These data suggest that ACV is active against HIV-1 in tissues coinfected with various HHVs, provide new insights in ACV activity into HIV/HSV-2-coinfected patients, and provide strategies for the development of new HIV-1 RT inhibitors.

INTRODUCTION

HIV-1 infection is usually accompanied by infection with other microbes, HIV-1 copathogens, which either pre-exist in the human body or invade it de novo. The replication of HIV-1 copathogens is frequently promoted in HIV-1-infected hosts, and their suppression is often beneficial for the clinical course of HIV disease (Corey, 2007; Jacobson and Mills, 1988).
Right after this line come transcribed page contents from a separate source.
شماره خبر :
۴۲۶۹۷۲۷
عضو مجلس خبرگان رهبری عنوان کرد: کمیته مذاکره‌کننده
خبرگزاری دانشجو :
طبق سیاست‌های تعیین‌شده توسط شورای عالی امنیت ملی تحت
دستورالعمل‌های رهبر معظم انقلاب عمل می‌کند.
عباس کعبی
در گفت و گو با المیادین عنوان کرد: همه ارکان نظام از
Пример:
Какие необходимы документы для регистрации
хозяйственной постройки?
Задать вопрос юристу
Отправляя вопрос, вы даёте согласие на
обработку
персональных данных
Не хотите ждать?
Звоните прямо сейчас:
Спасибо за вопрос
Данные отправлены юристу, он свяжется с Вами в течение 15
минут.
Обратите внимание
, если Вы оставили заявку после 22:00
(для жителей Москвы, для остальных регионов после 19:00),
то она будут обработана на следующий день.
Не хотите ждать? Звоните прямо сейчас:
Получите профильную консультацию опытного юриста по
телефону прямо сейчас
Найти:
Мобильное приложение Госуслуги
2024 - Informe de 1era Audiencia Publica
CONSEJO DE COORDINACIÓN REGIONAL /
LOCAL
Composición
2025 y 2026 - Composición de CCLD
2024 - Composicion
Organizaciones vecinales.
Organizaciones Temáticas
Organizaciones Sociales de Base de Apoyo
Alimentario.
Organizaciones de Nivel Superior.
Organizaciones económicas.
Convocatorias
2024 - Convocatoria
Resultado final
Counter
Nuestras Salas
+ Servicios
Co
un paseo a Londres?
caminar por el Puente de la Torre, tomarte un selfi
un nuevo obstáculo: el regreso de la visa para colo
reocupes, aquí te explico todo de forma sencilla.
Human herpesvirus (HHV) infections are commonly associated with HIV-1. In particular, herpes simplex virus 2 (HSV-2) infection is associated with an increase in HIV-1 transmission (Cohen, 2004; Freeman et al., 2006) and worsens the clinical course of HIV disease. HSV-2 reactivation may lead to increased plasma HIV-1 levels, thereby adversely affecting survival rates (Corey et al., 2004; Schacker et al., 2002).
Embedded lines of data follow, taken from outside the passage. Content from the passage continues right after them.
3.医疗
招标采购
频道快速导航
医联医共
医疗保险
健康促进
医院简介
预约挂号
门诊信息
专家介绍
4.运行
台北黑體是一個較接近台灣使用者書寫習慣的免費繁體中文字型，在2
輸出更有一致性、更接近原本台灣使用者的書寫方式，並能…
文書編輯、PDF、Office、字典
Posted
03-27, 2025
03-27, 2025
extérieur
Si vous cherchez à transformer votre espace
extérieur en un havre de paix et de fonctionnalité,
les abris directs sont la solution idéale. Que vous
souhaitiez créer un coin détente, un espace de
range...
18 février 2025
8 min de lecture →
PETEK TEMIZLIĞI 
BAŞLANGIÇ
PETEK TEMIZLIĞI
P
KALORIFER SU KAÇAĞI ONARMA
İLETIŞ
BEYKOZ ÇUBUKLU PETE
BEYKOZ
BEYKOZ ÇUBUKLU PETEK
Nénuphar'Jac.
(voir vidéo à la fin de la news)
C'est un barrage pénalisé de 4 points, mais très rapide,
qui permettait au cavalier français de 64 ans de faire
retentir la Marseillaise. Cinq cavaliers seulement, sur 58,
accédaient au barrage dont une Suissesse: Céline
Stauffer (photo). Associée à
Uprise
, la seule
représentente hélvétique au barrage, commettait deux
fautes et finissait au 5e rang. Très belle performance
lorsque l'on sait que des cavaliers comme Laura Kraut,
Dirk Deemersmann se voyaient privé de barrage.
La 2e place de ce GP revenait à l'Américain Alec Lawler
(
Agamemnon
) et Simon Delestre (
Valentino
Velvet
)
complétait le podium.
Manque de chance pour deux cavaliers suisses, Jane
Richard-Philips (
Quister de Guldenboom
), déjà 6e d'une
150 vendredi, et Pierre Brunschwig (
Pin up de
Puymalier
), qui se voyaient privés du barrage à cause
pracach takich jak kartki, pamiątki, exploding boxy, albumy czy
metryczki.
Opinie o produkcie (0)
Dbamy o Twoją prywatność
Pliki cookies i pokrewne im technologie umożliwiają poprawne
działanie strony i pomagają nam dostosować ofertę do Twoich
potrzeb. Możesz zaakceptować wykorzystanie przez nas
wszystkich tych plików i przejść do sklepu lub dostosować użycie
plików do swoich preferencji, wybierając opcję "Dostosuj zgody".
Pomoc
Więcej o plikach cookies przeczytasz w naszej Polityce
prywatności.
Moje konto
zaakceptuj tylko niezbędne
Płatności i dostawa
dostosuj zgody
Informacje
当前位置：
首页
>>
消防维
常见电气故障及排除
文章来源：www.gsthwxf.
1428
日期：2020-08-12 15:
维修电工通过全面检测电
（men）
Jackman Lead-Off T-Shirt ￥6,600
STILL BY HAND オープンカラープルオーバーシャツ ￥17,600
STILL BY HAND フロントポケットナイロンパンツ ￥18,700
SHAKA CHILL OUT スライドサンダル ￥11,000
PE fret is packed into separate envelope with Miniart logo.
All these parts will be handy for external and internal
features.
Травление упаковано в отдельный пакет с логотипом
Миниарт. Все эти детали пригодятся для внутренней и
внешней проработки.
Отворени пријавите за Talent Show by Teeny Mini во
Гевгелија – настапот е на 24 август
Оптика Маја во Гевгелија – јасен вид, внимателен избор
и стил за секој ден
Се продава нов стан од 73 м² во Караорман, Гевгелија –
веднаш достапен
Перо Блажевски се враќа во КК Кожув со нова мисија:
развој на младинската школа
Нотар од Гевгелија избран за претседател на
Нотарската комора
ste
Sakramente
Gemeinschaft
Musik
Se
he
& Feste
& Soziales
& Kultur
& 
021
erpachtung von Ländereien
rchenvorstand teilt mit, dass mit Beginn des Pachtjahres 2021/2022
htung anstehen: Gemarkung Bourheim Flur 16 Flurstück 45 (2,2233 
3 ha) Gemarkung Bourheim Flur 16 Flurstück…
ACV is a guanosine nucleoside analogue particularly active against HSV-2 as well as against the other α-HHVs (HSV-1 and VZV) (Elion, 1983). It also inhibits, although with lower potency, the replication of the β- HHVs (CMV, HHV-6, and HHV-7) and of the γ- HHVs (EBV and HHV-8) (De Clercq et al., 2001).
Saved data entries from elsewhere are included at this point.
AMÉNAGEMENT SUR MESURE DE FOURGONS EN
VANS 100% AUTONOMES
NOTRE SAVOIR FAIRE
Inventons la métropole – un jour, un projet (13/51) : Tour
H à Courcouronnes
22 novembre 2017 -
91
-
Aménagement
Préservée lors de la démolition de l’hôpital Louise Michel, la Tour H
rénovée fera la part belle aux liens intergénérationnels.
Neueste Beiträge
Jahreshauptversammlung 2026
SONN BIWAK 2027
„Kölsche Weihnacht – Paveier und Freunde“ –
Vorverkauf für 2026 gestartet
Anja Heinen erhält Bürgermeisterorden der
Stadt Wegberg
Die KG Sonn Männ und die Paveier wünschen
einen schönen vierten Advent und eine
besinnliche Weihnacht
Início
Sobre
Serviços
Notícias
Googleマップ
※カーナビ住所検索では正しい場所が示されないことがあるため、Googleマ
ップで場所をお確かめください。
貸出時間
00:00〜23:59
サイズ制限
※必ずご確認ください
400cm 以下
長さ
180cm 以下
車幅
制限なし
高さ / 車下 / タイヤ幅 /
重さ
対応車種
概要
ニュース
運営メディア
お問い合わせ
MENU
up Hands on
The mechanism of HHV suppression by ACV is well understood: ACV is phosphorylated in HHV -infected cells by viral-encoded kinases. The resulting monophosphate derivative (ACV-MP) is then converted into ACV triphosphate (ACV-TP) by cellular enzymes and is subsequently incorporated by the viral DNA polymerase into the nascent viral DNA chain, causing its obligate termination (Reardon and Spector, 1989). Generally, the sensitivity of different HHVs to ACV is determined by the extent of its phosphorylation by HHV kinase and by the rate of incorporation of ACV-TP into the viral DNA chain (De Clercq et al., 2001). The above-described mechanism explains why ACV does not directly affect viruses other than HHVs, including HIV-1. Nevertheless early clinical trials indicated that ACV treatment may result in survival benefits in cohorts of HIV-1 infected patients with a high incidence of clinically identifiable HHV (Ioannidis et al., 1998). In agreement with these data, recent trials showed that in HSV-2 co-infected individuals the suppression of HSV-2 by ACV is accompanied by reduction of the plasmatic, genital and rectal HIV-1 load (Baeten JM., 2007; Nagot et al., 2007; Zuckerman et al., 2007). This decrease was attributed to the suppression of HSV-2-mediated inflammation indirectly reducing HIV-1 load.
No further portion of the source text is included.